Identification of sites for feedback regulation of glutamine 5-phosphoribosylpyrophosphate amidotransferase by nucleotides and relationship to residues important for catalysis.

Glutamine phosphoribosylpyrophosphate amidotransferase, the key regulatory enzyme for de novo purine nucleotide synthesis, is subject to feedback regulation by adenine and guanine nucleotides. Affinity labeling with 5'-p-fluorosulfonylbenzoyladenosine (FSBA) and 8-azidoadenosine 5'-monophosphate (N3-AMP) was used to identify purine nucleotide sites for feedback control of the Escherichia coli amidotransferase.
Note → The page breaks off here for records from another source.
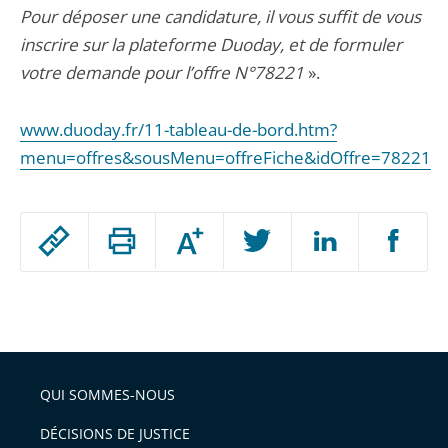
Pour déposer une candidature, il vous suffit de vous
inscrire sur la plateforme Duoday, et de formuler
votre demande pour l’offre N°78221
».
www.duoday.fr/11-tableau-de-bord.htm?
menu=offres&sousMenu=offreFiche&idOffre=78221
Passer
Augmenter
le
ou
réduire
partage
Passer
la
taille
de
le
de
la
l'article
partage
police
pour
de
arriver
QUI SOMMES-NOUS
l'article
après
pour
DÉCISIONS DE JUSTICE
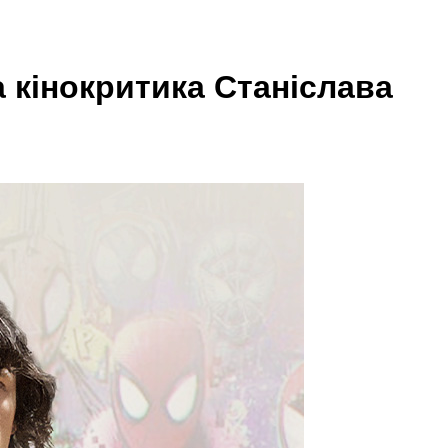
а кінокритика Станіслава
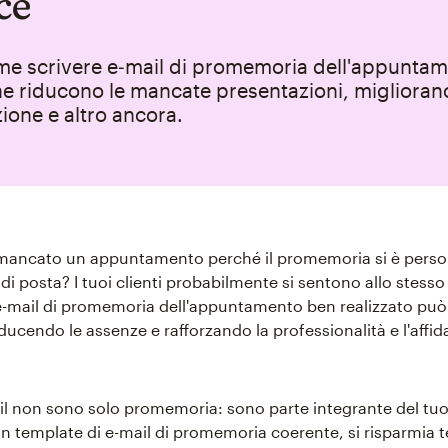
ce
me scrivere e‑mail di promemoria dell'appunta
che riducono le mancate presentazioni, miglioran
ione e altro ancora.
 mancato un appuntamento perché il promemoria si è perso 
 di posta? I tuoi clienti probabilmente si sentono allo stes
e-mail di promemoria dell'appuntamento ben realizzato può 
iducendo le assenze e rafforzando la professionalità e l'affida
l non sono solo promemoria: sono parte integrante del tuo
un template di e-mail di promemoria coerente, si risparmia 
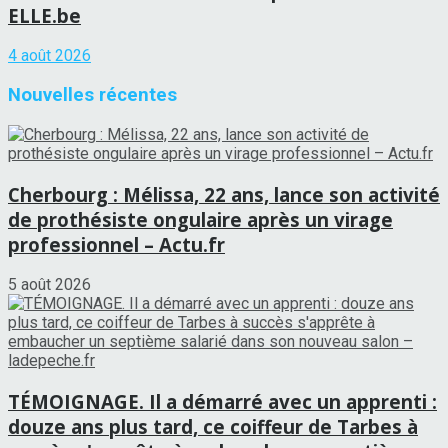
ELLE.be
4 août 2026
Nouvelles récentes
Cherbourg : Mélissa, 22 ans, lance son activité
de prothésiste ongulaire après un virage
professionnel – Actu.fr
5 août 2026
TÉMOIGNAGE. Il a démarré avec un apprenti :
douze ans plus tard, ce coiffeur de Tarbes à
FSBA inactivated the amidotransferase with saturation kinetics. Specificity for inactivation was shown by the covalent attachment of 2.0-2.4 eq of [3H] sulfobenzoyladenosine (SBA) per subunit and protection by GMP and AMP against inactivation and incorporation of [3H]SBA. Six chymotryptic peptides modified with [3H]SBA were isolated and identified by differential labeling followed by high performance liquid chromatography and radioactivity. Mass spectrometry and Edman degradation analysis were used to identify 5 residues that were covalently modified by [3H]SBA: Tyr74, Tyr258, Lys326, Tyr329, and Tyr465. Tyr258 was also modified by N3-AMP. Mutant enzymes K326Q and Y329A had activity similar to that of the wild type enzyme. However, both mutants exhibited decreased sensitivity to inhibition by GMP and decreased binding of GMP but were inhibited by AMP. Mutant enzymes Y74A and Y258F were normally feedback-inhibited but were defective in glutamine amide transfer and synthase functions, respectively. Therefore Tyr74 and Tyr258 are important for activity and modification by FSBA and N3-AMP accounts for enzyme inactivation. These results localize residues important for catalysis in close proximity to a site for nucleotide binding. Two additional mutant enzymes, G331I and N351A, were constructed which were refractory to inhibition by GMP with little change in inhibition by AMP. A replacement of Tyr465 indicates that this residue is not essential for catalysis or feedback inhibition. Overall, these results are interpreted in terms of a two-nucleotide site model with Lys326, Tyr329, Gly331, and Asn351 defining a site required for inhibition by GMP. A second nucleotide site not affinity labeled by analogs is very close to or overlaps with the catalytic site.